GAZA CITY, Gaza Strip (AP) -- Gunmen allied with Hamas and Fatah clashed at a West Bank mosque and in Gaza Strip streets on Friday, as violence spread to areas of the Palestinian territories normally untouched by factional strife.
Hamas accused a Fatah leader of orchestrating the previous day's attack on Prime Minister Ismail Haniyeh - and a Hamas politician appeared to call for the Fatah strongman's assassination. Leaders of both groups have warned that the violence threatens to degenerate into civil war.
The clashes in Gaza City and the West Bank town of Ramallah marred celebrations Friday marking the 19th anniversary of Hamas' founding. However, the Islamic militant group pushed ahead with its rallies, and about 70,000 loyalists gathered at a stadium in Gaza City, cheering wildly, sobbing and firing in the air when Haniyeh arrived flanked by more than 50 armed bodyguards.
"We joined this movement to become martyrs, not ministers," Haniyeh declared in a fiery speech, referring to Hamas loyalists' willingness to die for the Islamic cause.
He then left for an emergency session of the Hamas-led Cabinet, called to discuss the escalating unrest.
The fighting Friday in the normally peaceful city of Ramallah began when Hamas supporters tried to march toward the town center, where Fatah-allied police had deployed to prevent a planned Hamas celebration.
Police formed a cordon around a Hamas mosque to prevent those inside from marching, then beat them with clubs and fired their rifles in the air when the activists tried to leave.
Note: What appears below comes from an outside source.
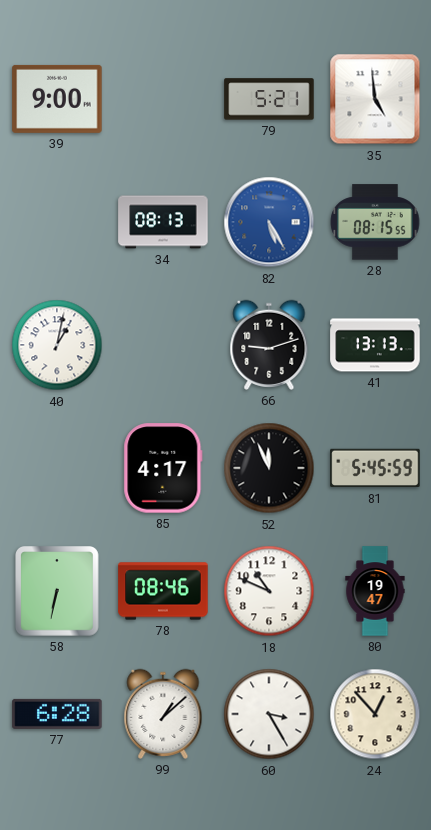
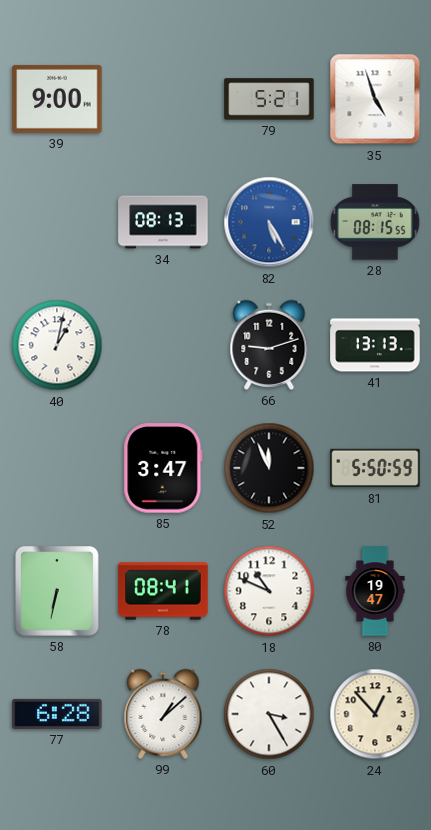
35: 4:59 -> 4:57
85: 4:17 -> 3:47
81: 5:45 -> 5:50
78: 08:46 -> 08:41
The marchers fought back, throwing stones and bottles at the police, some of whom fired into the crowd.
Thirty-two people were wounded by stones and gunfire, hospital officials said.
In Gaza City, masked Hamas gunmen waged battle with Fatah-allied police near a security post.
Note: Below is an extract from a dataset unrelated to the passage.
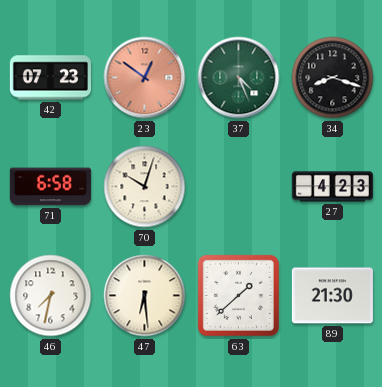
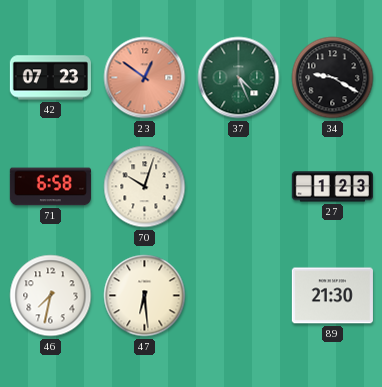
34: 8:18 -> 9:20
27: 4:23 -> 1:23
63: 1:38 -> none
The showdown, a block from the home of Mohammed Dahlan, broke out shortly after Hamas accused the Fatah strongman of orchestrating the attack on Haniyeh on Thursday at the Gaza-Egypt border terminal.
The latest round of fighting erupted Monday with a drive-by shooting that killed the three young sons of a Fatah security official and continued Wednesday with the gangland-style execution of a Hamas judge.
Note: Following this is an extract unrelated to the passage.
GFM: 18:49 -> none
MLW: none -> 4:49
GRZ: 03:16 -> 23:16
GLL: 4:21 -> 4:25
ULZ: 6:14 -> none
On Thursday, Haniyeh rushed home from a trip abroad to try to quell the violence.
But Israel ordered the Rafah crossing closed to keep Haniyeh from bringing in an estimated $35 million he had collected abroad to help alleviate the Palestinian financial crisis. Israeli officials said Haniyeh could return to Gaza without the money, which it said was to be used for terror attacks. Maria Telleria, spokeswoman for European monitors at the crossing, said Haniyeh left the funds in Egypt.
Israeli Deputy Defense Minister Ephraim Sneh told Israel's Army Radio that government officials made the right decision not to let Haniyeh bring the money into Gaza, adding that if Haniyeh had been killed, "I wouldn't put up a mourning tent."
While Haniyeh was delayed at the crossing, angry Hamas militants stormed the border terminal and fought with security forces stationed there who are loyal to President Mahmoud Abbas, Fatah's leader.
When Haniyeh finally crossed, unidentified men began firing toward him. One of his bodyguards was killed and his son and 26 others were wounded.
At the bodyguard's funeral, Khalil al-Hayeh, head of the Hamas bloc in parliament, told mourners that Dahlan was trying to instigate a coup against the government and appeared to call for his assassination.
Al-Hayeh exhorted the crowd to "get us the plotters of the coup."
"We will, we will," the crowd replied.
Dahlan said the allegations were an attempt by Hamas leaders "to mask their sweeping failure to manage Palestinian political and social life."
Various other Hamas officials accused Palestinian collaborators with Israel, Abbas and the U.S. of involvement in the shooting.
The violence came amid a political deadlock between Abbas and the Hamas-led Cabinet and parliament following failed efforts to form a unity government. Abbas hoped such a government would end crippling international economic sanctions imposed on the Palestinian Authority after Hamas won January elections.